• [Task prompt]:
Among these records, tally each line with the word "down"; the answer is that number alone.

(Rendered page images)
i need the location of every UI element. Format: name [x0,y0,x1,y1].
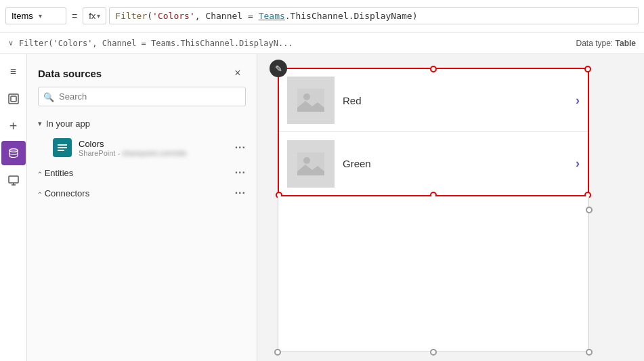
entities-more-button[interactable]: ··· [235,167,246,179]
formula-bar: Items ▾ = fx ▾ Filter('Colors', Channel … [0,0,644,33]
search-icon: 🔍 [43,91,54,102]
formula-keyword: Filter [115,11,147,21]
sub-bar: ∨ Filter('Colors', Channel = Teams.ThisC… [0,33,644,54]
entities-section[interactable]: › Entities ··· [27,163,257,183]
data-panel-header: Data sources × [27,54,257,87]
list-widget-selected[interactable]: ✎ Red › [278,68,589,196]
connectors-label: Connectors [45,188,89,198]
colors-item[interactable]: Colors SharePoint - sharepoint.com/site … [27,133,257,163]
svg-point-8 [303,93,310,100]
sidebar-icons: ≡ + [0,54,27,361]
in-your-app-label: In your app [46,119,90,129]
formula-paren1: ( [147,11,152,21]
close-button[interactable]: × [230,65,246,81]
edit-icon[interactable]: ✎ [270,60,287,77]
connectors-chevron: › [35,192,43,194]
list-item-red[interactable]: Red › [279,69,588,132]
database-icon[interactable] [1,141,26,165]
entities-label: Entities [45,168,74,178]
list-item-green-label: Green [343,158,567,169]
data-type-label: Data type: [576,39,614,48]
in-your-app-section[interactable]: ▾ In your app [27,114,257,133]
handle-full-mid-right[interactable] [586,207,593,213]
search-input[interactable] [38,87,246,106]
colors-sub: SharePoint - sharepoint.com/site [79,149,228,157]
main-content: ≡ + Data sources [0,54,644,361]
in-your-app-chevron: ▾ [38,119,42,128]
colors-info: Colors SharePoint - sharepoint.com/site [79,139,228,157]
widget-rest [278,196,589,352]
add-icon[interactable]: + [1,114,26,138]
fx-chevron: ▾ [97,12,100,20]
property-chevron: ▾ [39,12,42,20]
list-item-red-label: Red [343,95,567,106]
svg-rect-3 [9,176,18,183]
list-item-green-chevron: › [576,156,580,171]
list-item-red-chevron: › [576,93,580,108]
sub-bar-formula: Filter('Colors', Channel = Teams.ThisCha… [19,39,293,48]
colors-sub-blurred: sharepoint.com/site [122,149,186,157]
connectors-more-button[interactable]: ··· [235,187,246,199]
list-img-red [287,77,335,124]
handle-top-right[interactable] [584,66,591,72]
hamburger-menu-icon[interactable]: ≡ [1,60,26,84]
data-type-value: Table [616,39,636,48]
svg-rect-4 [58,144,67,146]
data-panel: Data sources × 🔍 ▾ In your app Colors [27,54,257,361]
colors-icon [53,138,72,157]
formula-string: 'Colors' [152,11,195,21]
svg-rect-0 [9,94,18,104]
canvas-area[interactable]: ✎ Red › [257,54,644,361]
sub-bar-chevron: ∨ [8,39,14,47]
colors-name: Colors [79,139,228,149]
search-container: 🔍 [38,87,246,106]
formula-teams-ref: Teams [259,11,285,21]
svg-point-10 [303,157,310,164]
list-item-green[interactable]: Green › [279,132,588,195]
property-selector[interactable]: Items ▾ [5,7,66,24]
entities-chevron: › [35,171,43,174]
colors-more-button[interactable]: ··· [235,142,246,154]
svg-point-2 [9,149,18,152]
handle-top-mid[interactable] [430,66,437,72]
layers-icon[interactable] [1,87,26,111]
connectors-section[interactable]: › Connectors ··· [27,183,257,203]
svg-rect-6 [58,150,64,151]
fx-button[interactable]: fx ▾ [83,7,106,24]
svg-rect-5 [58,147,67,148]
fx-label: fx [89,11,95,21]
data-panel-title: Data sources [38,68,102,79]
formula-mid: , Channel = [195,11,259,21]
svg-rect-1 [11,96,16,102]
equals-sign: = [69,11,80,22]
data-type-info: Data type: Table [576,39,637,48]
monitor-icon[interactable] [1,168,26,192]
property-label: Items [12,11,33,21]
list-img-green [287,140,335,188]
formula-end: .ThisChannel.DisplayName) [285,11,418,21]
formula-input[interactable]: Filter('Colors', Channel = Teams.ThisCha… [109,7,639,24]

--

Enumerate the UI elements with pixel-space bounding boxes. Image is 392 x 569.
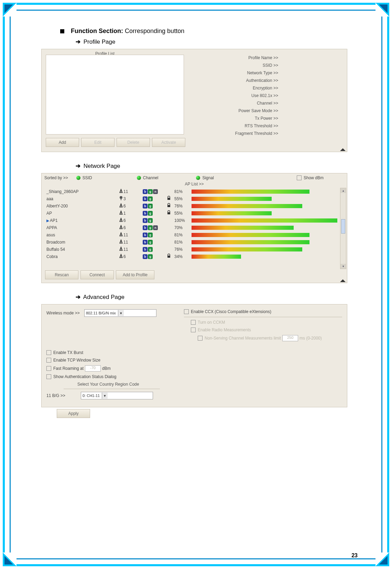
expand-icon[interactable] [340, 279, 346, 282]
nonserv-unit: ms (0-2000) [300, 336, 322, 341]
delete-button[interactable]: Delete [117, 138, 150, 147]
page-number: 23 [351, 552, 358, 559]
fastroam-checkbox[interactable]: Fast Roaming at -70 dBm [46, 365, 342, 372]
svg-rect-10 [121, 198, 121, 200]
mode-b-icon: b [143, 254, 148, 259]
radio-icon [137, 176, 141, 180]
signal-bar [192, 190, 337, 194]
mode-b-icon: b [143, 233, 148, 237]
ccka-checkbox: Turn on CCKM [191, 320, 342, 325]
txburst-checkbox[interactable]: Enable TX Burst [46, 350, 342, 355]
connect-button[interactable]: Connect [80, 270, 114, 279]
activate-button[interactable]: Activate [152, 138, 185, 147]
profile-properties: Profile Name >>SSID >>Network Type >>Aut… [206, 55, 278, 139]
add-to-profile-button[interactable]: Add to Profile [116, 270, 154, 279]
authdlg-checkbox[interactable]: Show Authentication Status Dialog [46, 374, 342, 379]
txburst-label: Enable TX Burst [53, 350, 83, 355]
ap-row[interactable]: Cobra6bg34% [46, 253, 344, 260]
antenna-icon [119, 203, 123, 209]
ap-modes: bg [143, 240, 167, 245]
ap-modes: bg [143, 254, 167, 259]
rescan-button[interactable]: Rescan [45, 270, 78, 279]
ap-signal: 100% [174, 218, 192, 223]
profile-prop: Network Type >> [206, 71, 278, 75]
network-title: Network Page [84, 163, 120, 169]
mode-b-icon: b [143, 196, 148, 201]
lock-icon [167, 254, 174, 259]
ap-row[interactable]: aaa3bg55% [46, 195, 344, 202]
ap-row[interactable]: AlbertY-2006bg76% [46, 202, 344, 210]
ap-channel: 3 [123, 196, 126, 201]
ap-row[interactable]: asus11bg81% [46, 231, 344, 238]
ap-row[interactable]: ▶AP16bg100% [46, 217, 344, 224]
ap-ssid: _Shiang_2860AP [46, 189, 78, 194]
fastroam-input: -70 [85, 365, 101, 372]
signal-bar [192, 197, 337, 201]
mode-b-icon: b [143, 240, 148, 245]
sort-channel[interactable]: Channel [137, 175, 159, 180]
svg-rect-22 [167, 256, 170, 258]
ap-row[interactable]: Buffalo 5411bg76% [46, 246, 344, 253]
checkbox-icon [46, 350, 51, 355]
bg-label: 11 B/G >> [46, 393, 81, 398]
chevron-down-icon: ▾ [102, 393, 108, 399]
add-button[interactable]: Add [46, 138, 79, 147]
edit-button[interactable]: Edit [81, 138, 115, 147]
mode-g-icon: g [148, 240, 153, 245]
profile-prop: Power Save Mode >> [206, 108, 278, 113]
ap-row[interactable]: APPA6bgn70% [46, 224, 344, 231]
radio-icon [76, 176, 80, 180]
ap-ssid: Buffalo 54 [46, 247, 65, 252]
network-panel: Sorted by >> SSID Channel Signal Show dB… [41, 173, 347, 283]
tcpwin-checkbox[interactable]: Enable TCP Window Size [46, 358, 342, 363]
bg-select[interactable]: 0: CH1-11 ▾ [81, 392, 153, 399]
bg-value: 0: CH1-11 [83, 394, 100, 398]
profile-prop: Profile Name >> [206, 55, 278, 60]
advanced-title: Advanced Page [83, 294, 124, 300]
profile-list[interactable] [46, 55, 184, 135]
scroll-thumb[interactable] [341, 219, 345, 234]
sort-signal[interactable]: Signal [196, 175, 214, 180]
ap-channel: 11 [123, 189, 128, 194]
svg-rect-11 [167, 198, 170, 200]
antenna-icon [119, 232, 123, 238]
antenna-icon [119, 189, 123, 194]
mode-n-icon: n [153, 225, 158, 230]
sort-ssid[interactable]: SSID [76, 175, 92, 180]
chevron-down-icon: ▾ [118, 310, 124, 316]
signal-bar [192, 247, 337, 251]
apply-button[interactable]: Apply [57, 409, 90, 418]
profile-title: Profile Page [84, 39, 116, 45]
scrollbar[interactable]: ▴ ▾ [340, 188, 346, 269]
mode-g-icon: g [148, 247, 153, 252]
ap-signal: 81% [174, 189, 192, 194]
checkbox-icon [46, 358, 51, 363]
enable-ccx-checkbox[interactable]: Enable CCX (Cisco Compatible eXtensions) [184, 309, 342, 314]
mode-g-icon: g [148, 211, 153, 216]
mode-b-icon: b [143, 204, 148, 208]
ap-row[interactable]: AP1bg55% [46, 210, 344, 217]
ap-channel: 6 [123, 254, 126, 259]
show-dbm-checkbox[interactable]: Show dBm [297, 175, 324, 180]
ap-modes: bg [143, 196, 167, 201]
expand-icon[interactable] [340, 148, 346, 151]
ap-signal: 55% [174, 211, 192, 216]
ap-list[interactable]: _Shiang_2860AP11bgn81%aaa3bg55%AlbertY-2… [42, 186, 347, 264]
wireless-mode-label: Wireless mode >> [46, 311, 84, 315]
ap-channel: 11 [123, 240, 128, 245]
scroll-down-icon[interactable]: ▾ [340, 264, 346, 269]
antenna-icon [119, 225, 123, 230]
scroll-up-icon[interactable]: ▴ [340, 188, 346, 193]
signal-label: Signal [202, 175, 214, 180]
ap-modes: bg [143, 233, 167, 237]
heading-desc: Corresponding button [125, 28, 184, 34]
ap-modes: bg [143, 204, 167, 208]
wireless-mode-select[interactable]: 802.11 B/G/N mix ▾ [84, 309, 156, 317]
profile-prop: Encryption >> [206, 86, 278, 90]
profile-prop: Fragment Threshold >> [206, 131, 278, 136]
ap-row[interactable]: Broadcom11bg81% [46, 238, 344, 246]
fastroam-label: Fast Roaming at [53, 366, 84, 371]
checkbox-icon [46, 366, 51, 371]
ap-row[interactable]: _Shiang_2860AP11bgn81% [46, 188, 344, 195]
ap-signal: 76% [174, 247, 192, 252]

• [Response]:
3